The Skill of Maintaining
September 09, 2024
Let’s meditate for a few minutes. When we have a short meditation like this, you want to make up for the lack of quantity with quality. You probably know, by now, where the most sensitive spot in the body is to the breathing, where the mind tends to gravitate when it settles down. Well, go right there.
We have a tendency, when we have the whole hour to sit, that the mind is like a glider—it just gradually comes down. We’re afraid that if it went down too fast, we wouldn’t know what to do with ourselves. Well, you learn lessons about keeping the mind in place, learn lessons about maintaining.
As Ajaan Fuang used to say, there are three steps: There’s doing the practice, maintaining it, and then putting it to use. The maintaining is hard because you have to keep wanting to stay here, stay here, stay here, while the mind gets bored and wants to do something else. So you have to learn how to talk to it, get it to stay down and give it work to do right away, working with the breath energies in the body.
If that doesn’t fascinate you, think about the breath in the bones. You can think about the bones in your first joints, second joints, third joints of the fingers, the bones in the palms of the hands. The wrists. Up the arms. Then starting again at the toes, coming up through the feet and the legs. Up the spine.

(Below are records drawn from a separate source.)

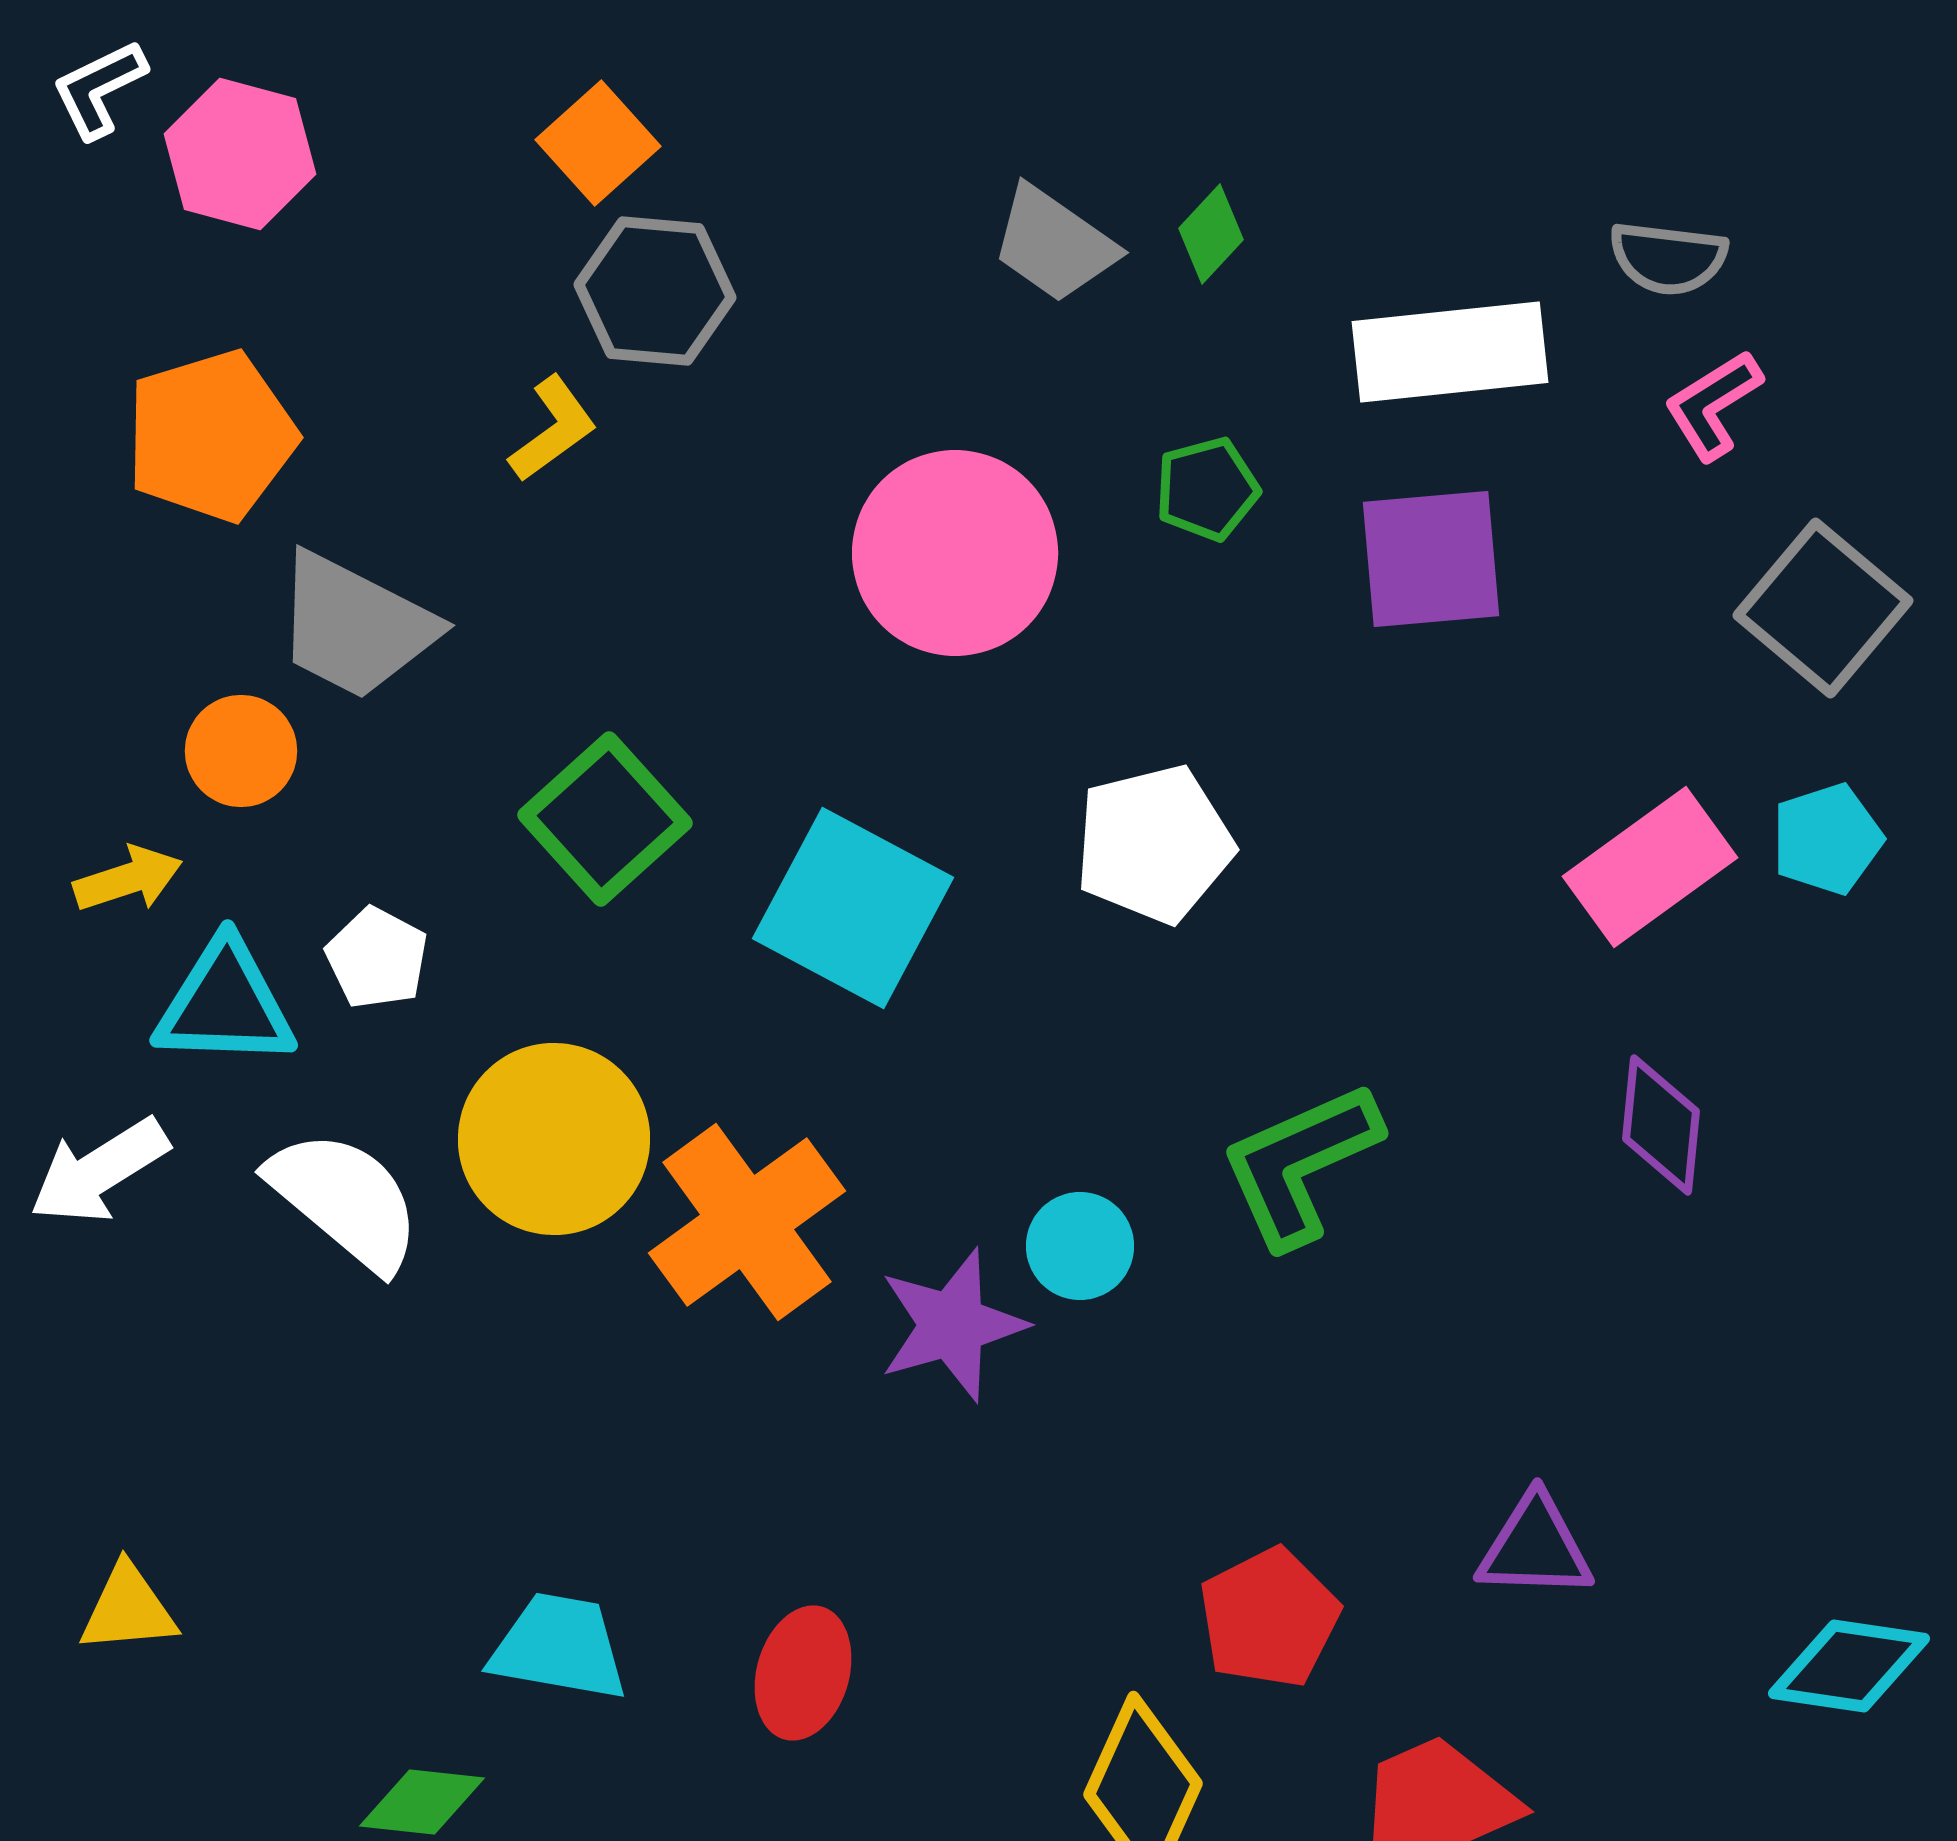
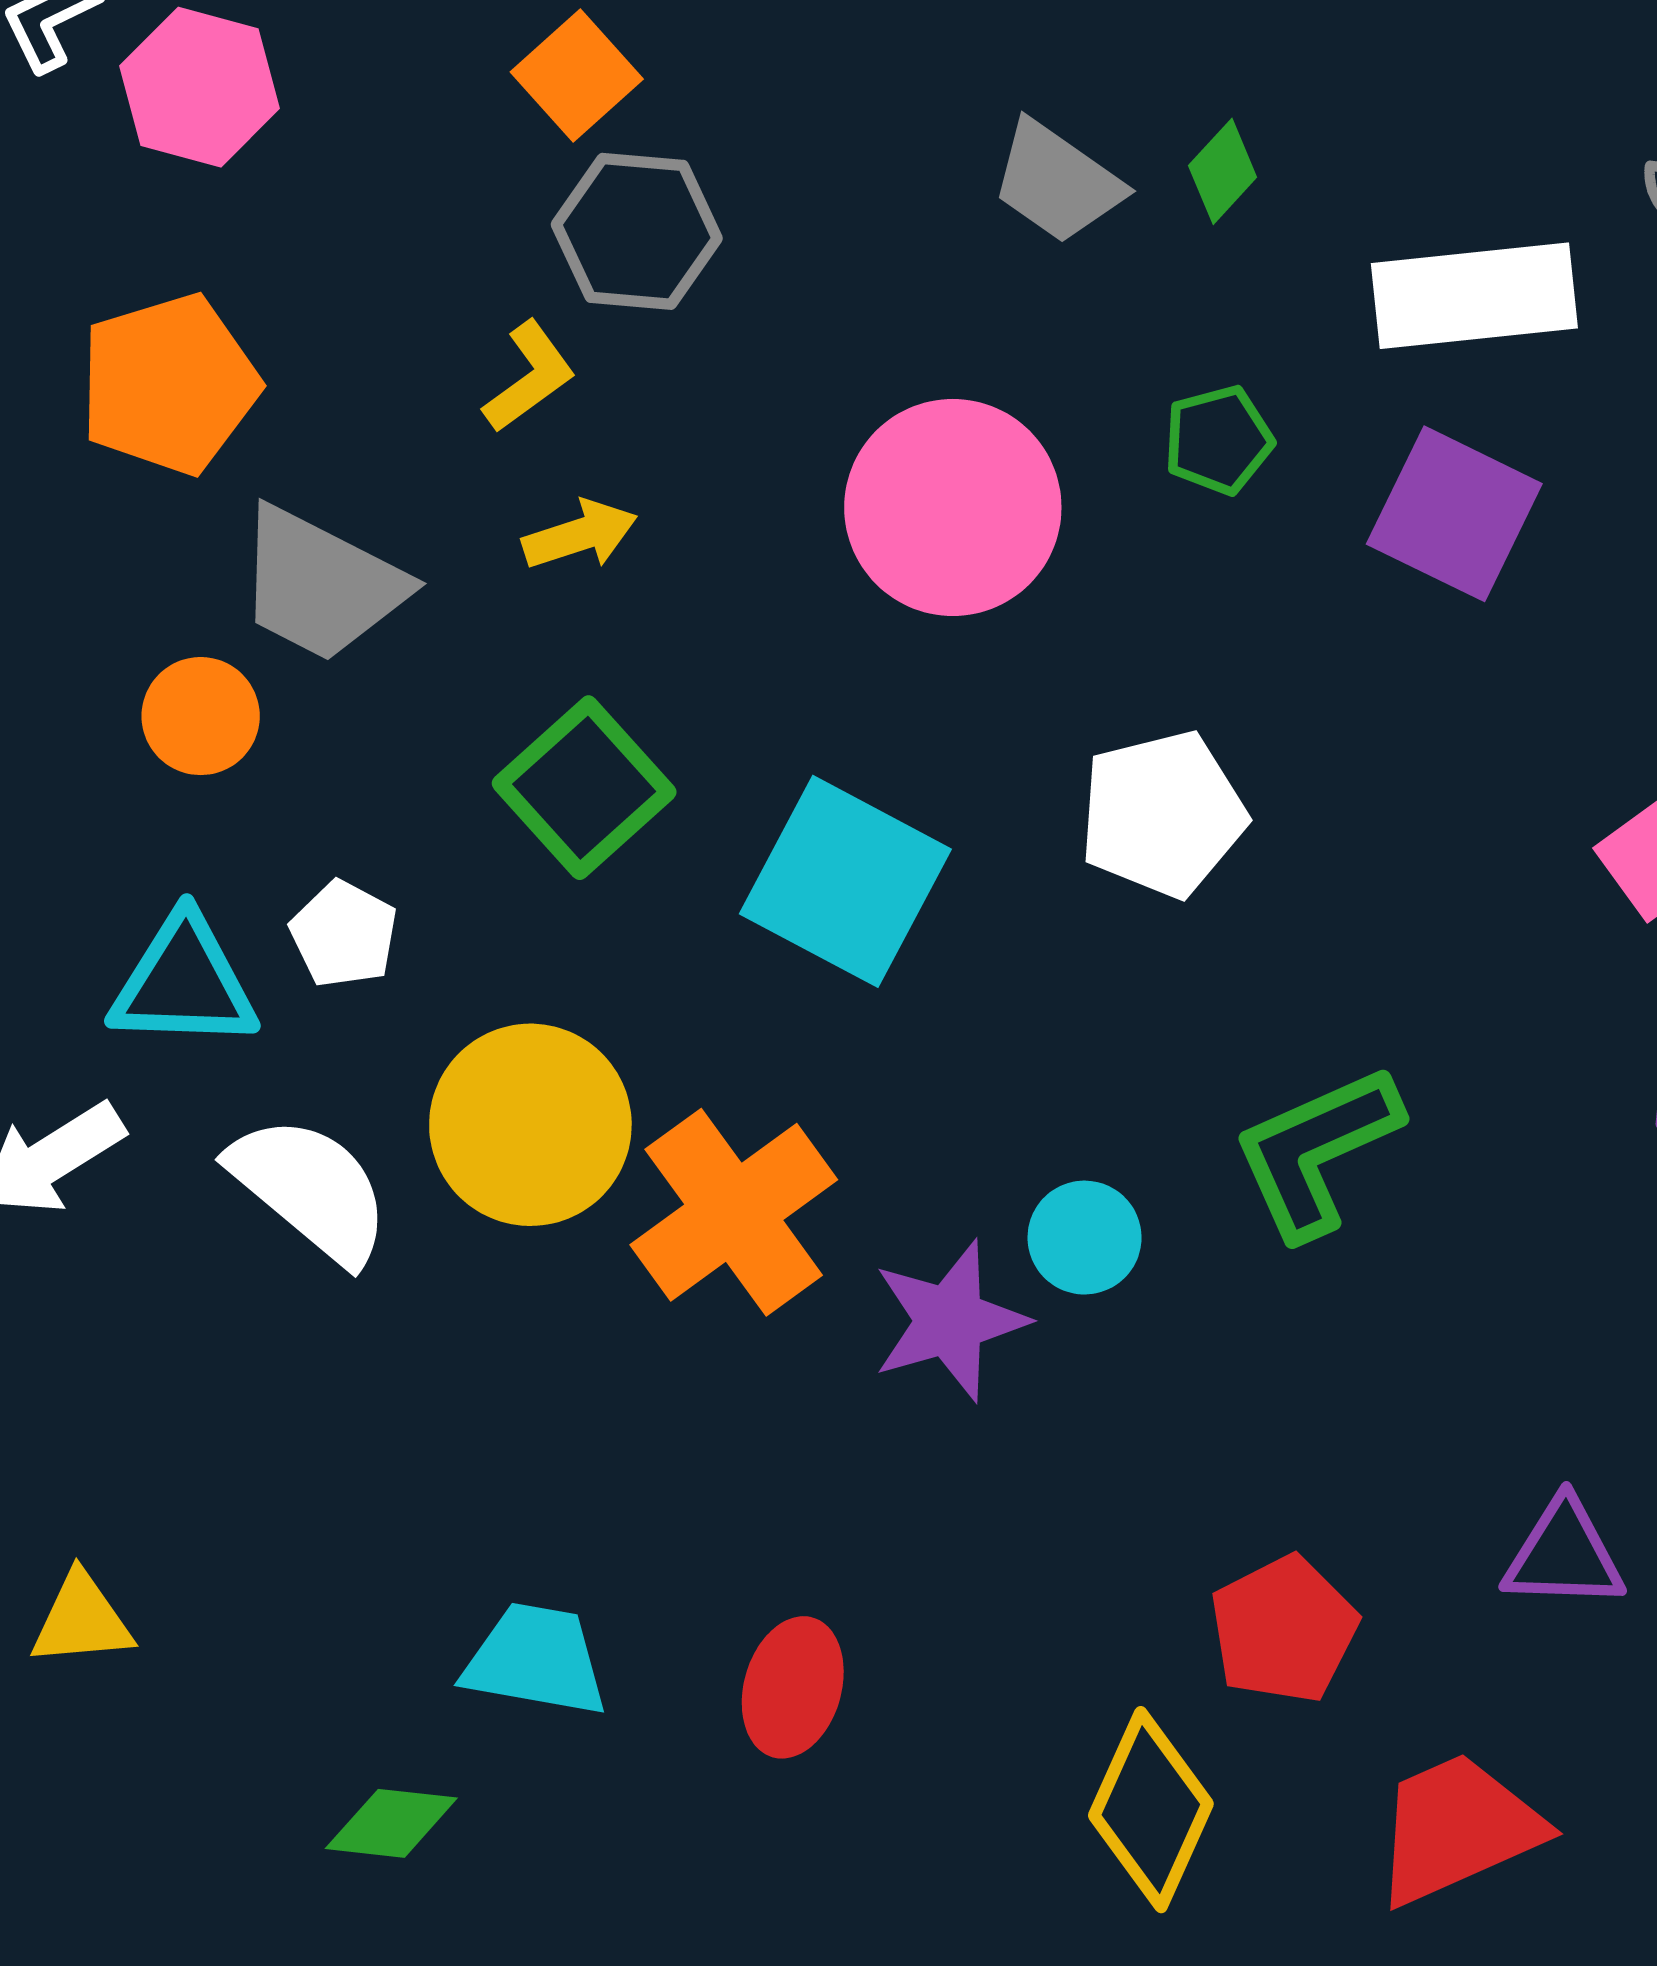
purple square: (1431, 559) -> (1454, 514), turned 31
yellow arrow: (128, 879) -> (580, 535), moved

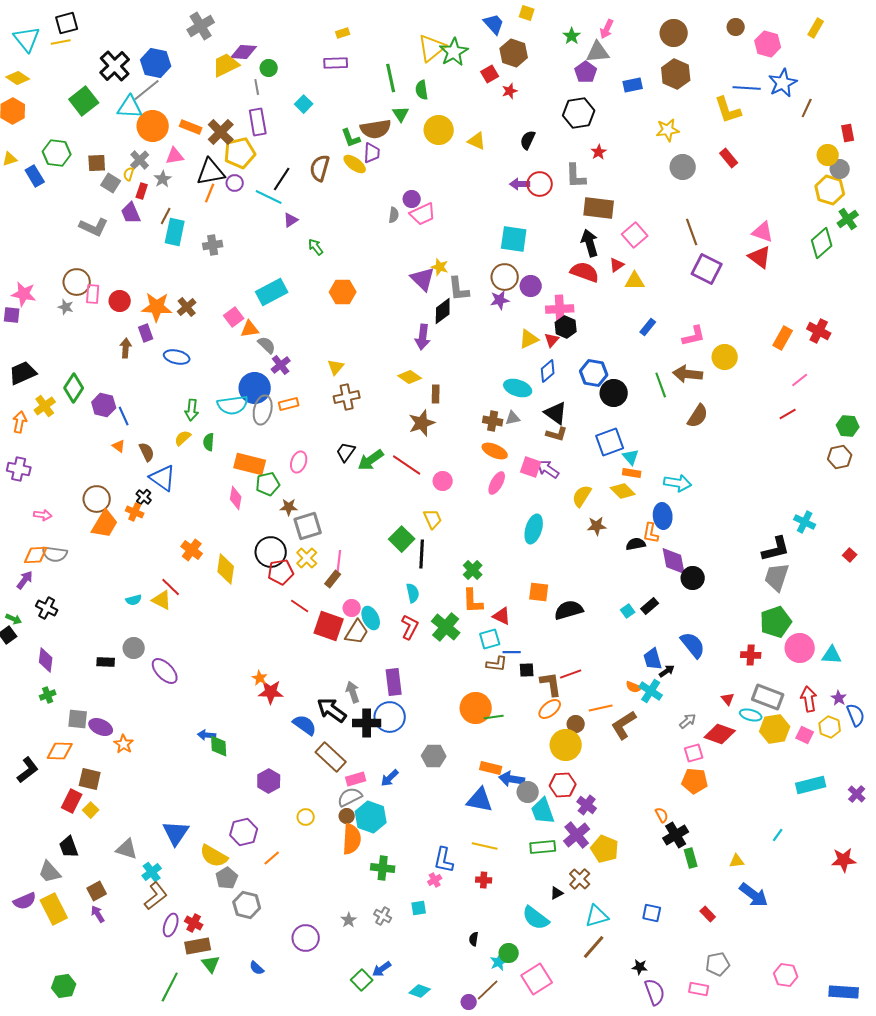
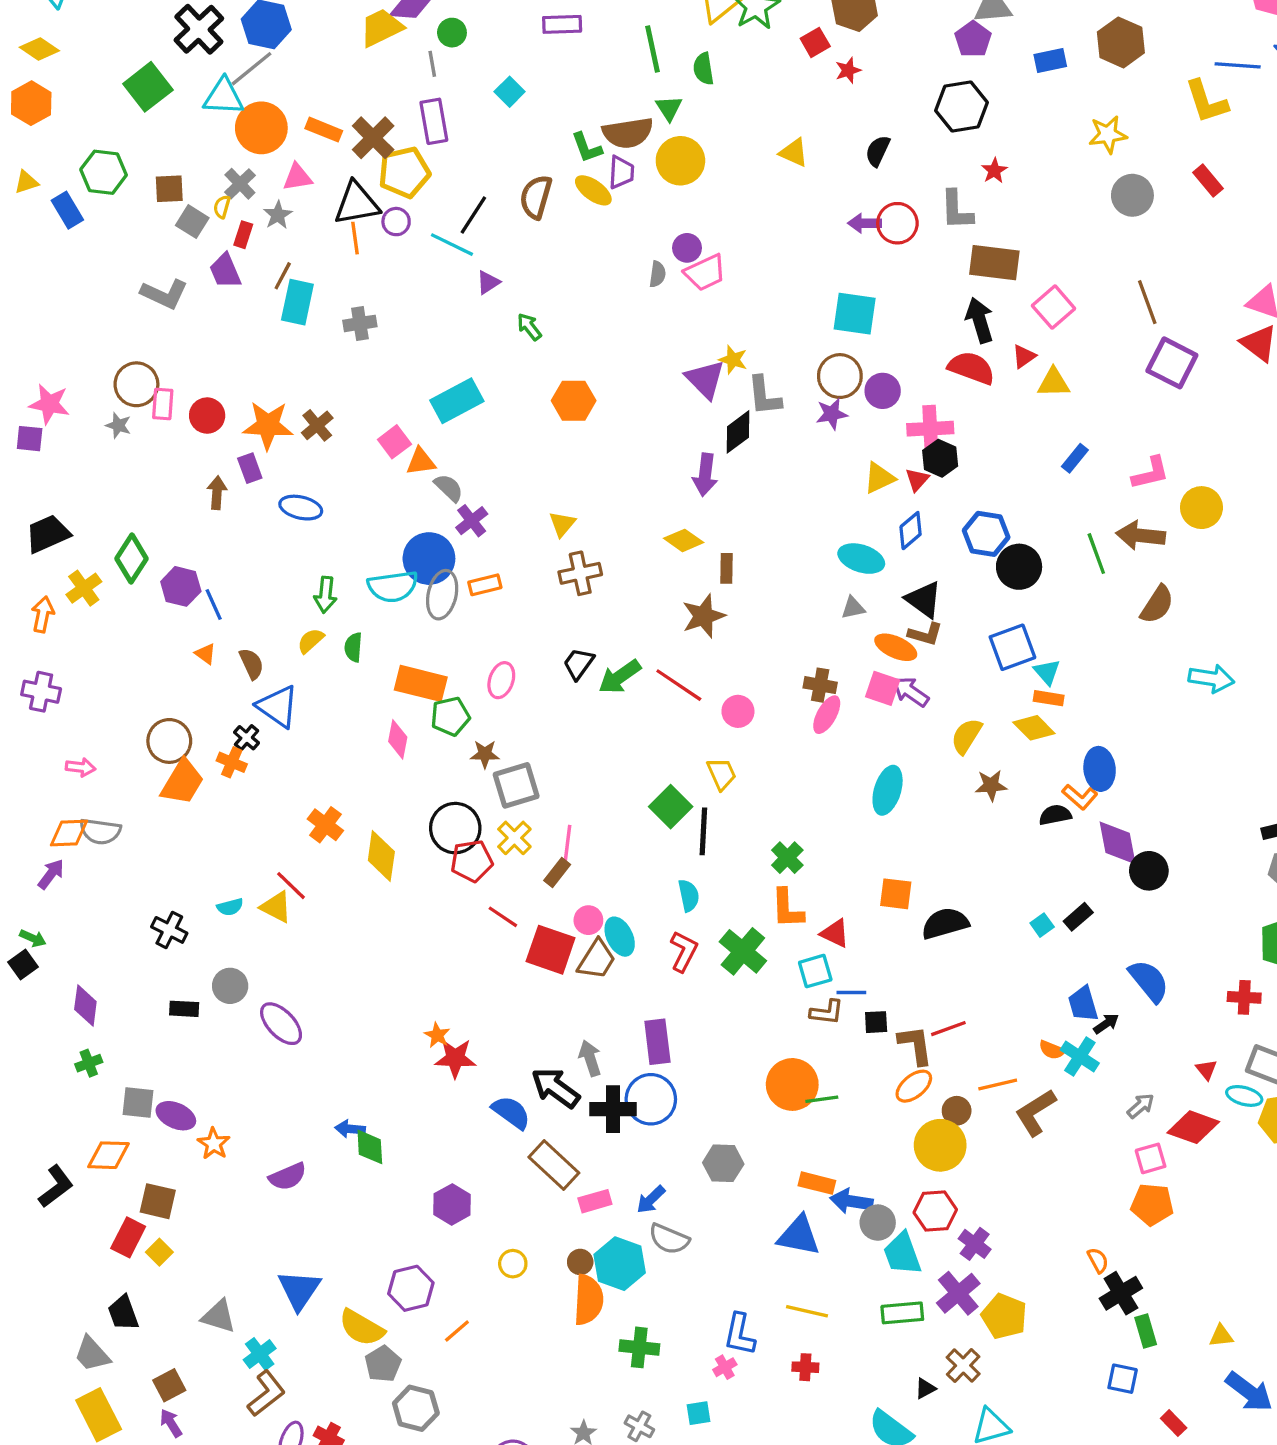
yellow circle: (439, 130) -> (680, 161), moved
orange line: (210, 193) -> (355, 238), turned -30
brown cross: (493, 421) -> (820, 685), moved
orange ellipse: (495, 451) -> (896, 647), moved
cyan arrow: (678, 483) -> (1211, 679), moved
orange L-shape: (651, 533) -> (1080, 797), turned -60
black cross: (47, 608) -> (169, 930), moved
gray semicircle: (350, 797) -> (669, 1239), moved, turned -130
purple semicircle: (25, 901) -> (288, 1177), moved
blue square: (652, 913) -> (1123, 1379), moved

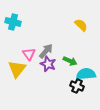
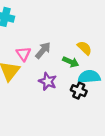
yellow semicircle: (81, 25) -> (84, 48), moved
purple star: (48, 64) -> (48, 81), moved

Visualize the bone in that part of the body, make yourself sensitive to that part of the body, and if there’s any tightness in that part of the body, allow it to relax.
In other words, give the mind work to do that it finds that it’s interesting to stay. It’s good to stay. That’s a skill that we lack. We’re so good at jumping around—and not only jumping around; we do a lot of multitasking. Here the Buddha wants you to do one task: Get the mind to settle down with a sense of oneness and stay right there. That’s an important skill. It tends to be overlooked.
There are people who say that it’s actually not necessary in the meditation, that the Buddha just had an extra piece of room in his path but threw in right concentration at the end—for the real work was mindfulness. Well, mindfulness is all about getting the mind to settle down and, once it’s settled down, learning how to keep it there so that its concentration develops.
When you’ve been keeping the breath in mind and maintaining your focus, that’s when you can start putting it to use. If you’re not good at maintaining it, then when you try to use the concentration for discernment, it all falls apart.
It’s in the course of maintaining that you’re going to learn a lot about the mind and a lot about how to keep the mind in one place. That’s the beginning of discernment right there, and it’s a good foundation for discernment.
So. Work on maintaining. Then, when the insights you want start coming, they’ll be solidly based.